(Beginning of Data for this exercise)

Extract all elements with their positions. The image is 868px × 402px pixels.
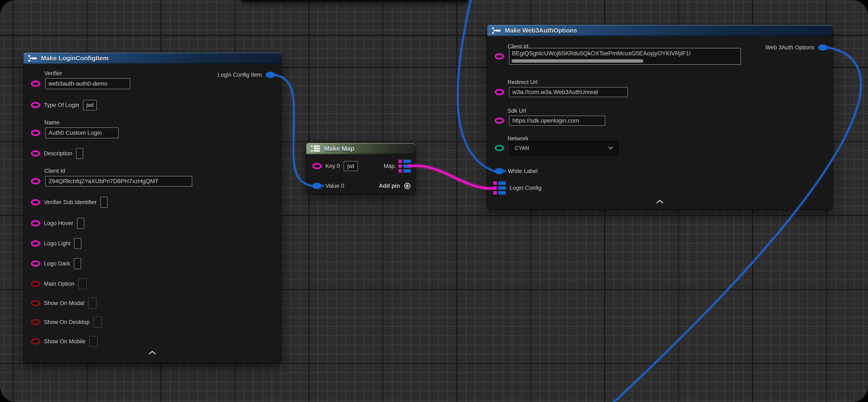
input-pin-verifier[interactable] <box>31 81 40 87</box>
input-pin-key-0[interactable] <box>312 163 321 169</box>
sdk-url-field[interactable]: https://sdk.openlogin.com <box>509 116 605 126</box>
graph-canvas[interactable]: Make LoginConfigItem Login Config Item V… <box>0 0 868 402</box>
input-label-show-on-desktop: Show On Desktop <box>44 319 90 325</box>
verifier-sub-identifier-field[interactable] <box>100 197 107 208</box>
field-horizontal-scrollbar[interactable] <box>512 59 643 63</box>
input-label-redirect-url: Redirect Url <box>507 79 537 86</box>
collapse-node-chevron-icon[interactable] <box>656 200 663 203</box>
input-label-sdk-url: Sdk Url <box>507 108 526 114</box>
input-pin-sdk-url[interactable] <box>495 117 504 124</box>
collapse-node-chevron-icon[interactable] <box>149 351 156 354</box>
input-pin-value-0[interactable] <box>312 183 321 189</box>
input-label-login-config: Login Config <box>509 185 541 191</box>
input-label-logo-dark: Logo Dark <box>44 260 70 267</box>
input-label-main-option: Main Option <box>44 281 74 287</box>
offscreen-node-bottom-edge <box>242 0 468 2</box>
input-label-verifier-sub-identifier: Verifier Sub Identifier <box>44 199 97 206</box>
input-pin-white-label[interactable] <box>495 168 504 174</box>
input-label-value-0: Value 0 <box>326 183 344 189</box>
logo-hover-field[interactable] <box>77 218 84 229</box>
verifier-field[interactable]: web3auth-auth0-demo <box>45 78 130 89</box>
chevron-down-icon <box>608 147 613 149</box>
node-make-web3authoptions[interactable]: Make Web3AuthOptions Web 3Auth Options C… <box>487 25 833 209</box>
input-pin-main-option[interactable] <box>31 281 40 287</box>
input-pin-client-id[interactable] <box>31 178 40 184</box>
node-header-make-map[interactable]: Make Map <box>306 143 415 154</box>
input-label-key-0: Key 0 <box>326 163 340 169</box>
show-on-modal-checkbox[interactable] <box>88 298 96 309</box>
output-pin-label: Web 3Auth Options <box>765 45 814 51</box>
input-pin-verifier-sub-identifier[interactable] <box>31 199 40 205</box>
logo-light-field[interactable] <box>74 238 81 249</box>
input-label-logo-light: Logo Light <box>44 240 70 247</box>
node-title: Make LoginConfigItem <box>41 55 108 62</box>
node-make-loginconfigitem[interactable]: Make LoginConfigItem Login Config Item V… <box>23 53 281 363</box>
output-pin-label: Login Config Item <box>217 72 262 78</box>
node-make-map[interactable]: Make Map Key 0 jwt Map Value 0 Add pin <box>306 143 415 194</box>
add-pin-icon[interactable] <box>404 182 411 190</box>
input-label-show-on-mobile: Show On Mobile <box>44 338 86 345</box>
key-0-field[interactable]: jwt <box>344 161 358 171</box>
input-label-white-label: White Label <box>508 168 538 174</box>
wire-glow <box>409 166 493 189</box>
make-struct-icon <box>28 54 37 62</box>
input-pin-type-of-login[interactable] <box>31 102 40 108</box>
input-pin-logo-light[interactable] <box>31 240 40 247</box>
input-label-logo-hover: Logo Hover <box>44 220 73 227</box>
input-label-show-on-modal: Show On Modal <box>44 300 84 307</box>
input-label-type-of-login: Type Of Login <box>44 102 79 109</box>
input-pin-name[interactable] <box>31 130 40 136</box>
input-pin-description[interactable] <box>31 150 40 156</box>
input-pin-show-on-modal[interactable] <box>31 300 40 306</box>
add-pin-label: Add pin <box>379 183 400 189</box>
input-pin-show-on-desktop[interactable] <box>31 319 40 325</box>
show-on-mobile-checkbox[interactable] <box>89 336 98 347</box>
make-struct-icon <box>492 26 501 35</box>
node-header-make-web3authoptions[interactable]: Make Web3AuthOptions <box>487 25 833 36</box>
node-title: Make Map <box>324 145 354 152</box>
client-id-field[interactable]: BEglQSgt4cUWcj6SKRdu5QkOXTsePmMcusG5EAoy… <box>509 48 741 65</box>
input-label-client-id: Client Id <box>44 168 65 174</box>
input-pin-client-id[interactable] <box>495 53 504 59</box>
input-label-verifier: Verifier <box>44 70 62 77</box>
input-label-description: Description <box>44 150 72 157</box>
output-pin-label-map: Map <box>383 163 395 169</box>
description-field[interactable] <box>76 148 83 159</box>
name-field[interactable]: Auth0 Custom Login <box>45 127 119 138</box>
type-of-login-field[interactable]: jwt <box>83 100 97 110</box>
input-label-name: Name <box>44 119 59 126</box>
input-pin-network[interactable] <box>495 145 504 151</box>
main-option-checkbox[interactable] <box>79 278 87 289</box>
redirect-url-field[interactable]: w3a://com.w3a.Web3AuthUnreal <box>509 87 628 97</box>
node-title: Make Web3AuthOptions <box>505 27 577 34</box>
show-on-desktop-checkbox[interactable] <box>93 317 102 327</box>
input-pin-logo-dark[interactable] <box>31 260 40 267</box>
input-pin-logo-hover[interactable] <box>31 220 40 226</box>
network-dropdown[interactable]: CYAN <box>509 140 619 155</box>
logo-dark-field[interactable] <box>74 258 81 269</box>
client-id-field[interactable]: 294QRkchfq2YaXUbPri7D6PH7xzHgQMT <box>45 176 192 186</box>
node-header-make-loginconfigitem[interactable]: Make LoginConfigItem <box>23 53 281 64</box>
make-map-icon <box>311 145 320 152</box>
input-pin-redirect-url[interactable] <box>495 89 504 95</box>
input-pin-show-on-mobile[interactable] <box>31 338 40 345</box>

(End of Data for this exercise)

Go through the entries and retype them exactly, except for the images.

### Solution to this problem:
Extract all elements with their positions. The image is 868px × 402px pixels.
input-pin-verifier[interactable] <box>31 81 40 87</box>
input-pin-key-0[interactable] <box>312 163 321 169</box>
sdk-url-field[interactable]: https://sdk.openlogin.com <box>509 116 605 126</box>
graph-canvas[interactable]: Make LoginConfigItem Login Config Item V… <box>0 0 868 402</box>
input-label-show-on-desktop: Show On Desktop <box>44 319 90 325</box>
verifier-sub-identifier-field[interactable] <box>100 197 107 208</box>
field-horizontal-scrollbar[interactable] <box>512 59 643 63</box>
input-label-redirect-url: Redirect Url <box>507 79 537 86</box>
collapse-node-chevron-icon[interactable] <box>656 200 663 203</box>
input-label-sdk-url: Sdk Url <box>507 108 526 114</box>
input-pin-sdk-url[interactable] <box>495 117 504 124</box>
collapse-node-chevron-icon[interactable] <box>149 351 156 354</box>
input-pin-value-0[interactable] <box>312 183 321 189</box>
input-label-login-config: Login Config <box>509 185 541 191</box>
input-label-logo-dark: Logo Dark <box>44 260 70 267</box>
input-label-main-option: Main Option <box>44 281 74 287</box>
offscreen-node-bottom-edge <box>242 0 468 2</box>
input-label-verifier-sub-identifier: Verifier Sub Identifier <box>44 199 97 206</box>
input-pin-white-label[interactable] <box>495 168 504 174</box>
input-label-value-0: Value 0 <box>326 183 344 189</box>
logo-hover-field[interactable] <box>77 218 84 229</box>
verifier-field[interactable]: web3auth-auth0-demo <box>45 78 130 89</box>
chevron-down-icon <box>608 147 613 149</box>
node-make-web3authoptions[interactable]: Make Web3AuthOptions Web 3Auth Options C… <box>487 25 833 209</box>
input-pin-main-option[interactable] <box>31 281 40 287</box>
input-pin-client-id[interactable] <box>31 178 40 184</box>
node-header-make-map[interactable]: Make Map <box>306 143 415 154</box>
input-label-key-0: Key 0 <box>326 163 340 169</box>
show-on-modal-checkbox[interactable] <box>88 298 96 309</box>
output-pin-label: Web 3Auth Options <box>765 45 814 51</box>
input-pin-verifier-sub-identifier[interactable] <box>31 199 40 205</box>
logo-light-field[interactable] <box>74 238 81 249</box>
input-label-logo-light: Logo Light <box>44 240 70 247</box>
node-title: Make LoginConfigItem <box>41 55 108 62</box>
node-make-loginconfigitem[interactable]: Make LoginConfigItem Login Config Item V… <box>23 53 281 363</box>
output-pin-label: Login Config Item <box>217 72 262 78</box>
node-make-map[interactable]: Make Map Key 0 jwt Map Value 0 Add pin <box>306 143 415 194</box>
add-pin-icon[interactable] <box>404 182 411 190</box>
input-label-show-on-mobile: Show On Mobile <box>44 338 86 345</box>
key-0-field[interactable]: jwt <box>344 161 358 171</box>
input-label-white-label: White Label <box>508 168 538 174</box>
wire-glow <box>409 166 493 189</box>
make-struct-icon <box>28 54 37 62</box>
input-pin-type-of-login[interactable] <box>31 102 40 108</box>
input-pin-logo-light[interactable] <box>31 240 40 247</box>
input-label-logo-hover: Logo Hover <box>44 220 73 227</box>
input-label-show-on-modal: Show On Modal <box>44 300 84 307</box>
input-label-type-of-login: Type Of Login <box>44 102 79 109</box>
input-pin-name[interactable] <box>31 130 40 136</box>
input-pin-description[interactable] <box>31 150 40 156</box>
input-pin-show-on-modal[interactable] <box>31 300 40 306</box>
add-pin-label: Add pin <box>379 183 400 189</box>
input-pin-show-on-desktop[interactable] <box>31 319 40 325</box>
show-on-mobile-checkbox[interactable] <box>89 336 98 347</box>
make-struct-icon <box>492 26 501 35</box>
node-header-make-web3authoptions[interactable]: Make Web3AuthOptions <box>487 25 833 36</box>
node-title: Make Map <box>324 145 354 152</box>
client-id-field[interactable]: BEglQSgt4cUWcj6SKRdu5QkOXTsePmMcusG5EAoy… <box>509 48 741 65</box>
input-label-client-id: Client Id <box>44 168 65 174</box>
input-pin-client-id[interactable] <box>495 53 504 59</box>
input-label-verifier: Verifier <box>44 70 62 77</box>
input-label-description: Description <box>44 150 72 157</box>
output-pin-label-map: Map <box>383 163 395 169</box>
description-field[interactable] <box>76 148 83 159</box>
name-field[interactable]: Auth0 Custom Login <box>45 127 119 138</box>
type-of-login-field[interactable]: jwt <box>83 100 97 110</box>
input-label-name: Name <box>44 119 59 126</box>
input-pin-network[interactable] <box>495 145 504 151</box>
main-option-checkbox[interactable] <box>79 278 87 289</box>
redirect-url-field[interactable]: w3a://com.w3a.Web3AuthUnreal <box>509 87 628 97</box>
node-title: Make Web3AuthOptions <box>505 27 577 34</box>
show-on-desktop-checkbox[interactable] <box>93 317 102 327</box>
input-pin-logo-dark[interactable] <box>31 260 40 267</box>
input-pin-logo-hover[interactable] <box>31 220 40 226</box>
network-dropdown[interactable]: CYAN <box>509 140 619 155</box>
logo-dark-field[interactable] <box>74 258 81 269</box>
client-id-field[interactable]: 294QRkchfq2YaXUbPri7D6PH7xzHgQMT <box>45 176 192 186</box>
node-header-make-loginconfigitem[interactable]: Make LoginConfigItem <box>23 53 281 64</box>
make-map-icon <box>311 145 320 152</box>
input-pin-redirect-url[interactable] <box>495 89 504 95</box>
input-pin-show-on-mobile[interactable] <box>31 338 40 345</box>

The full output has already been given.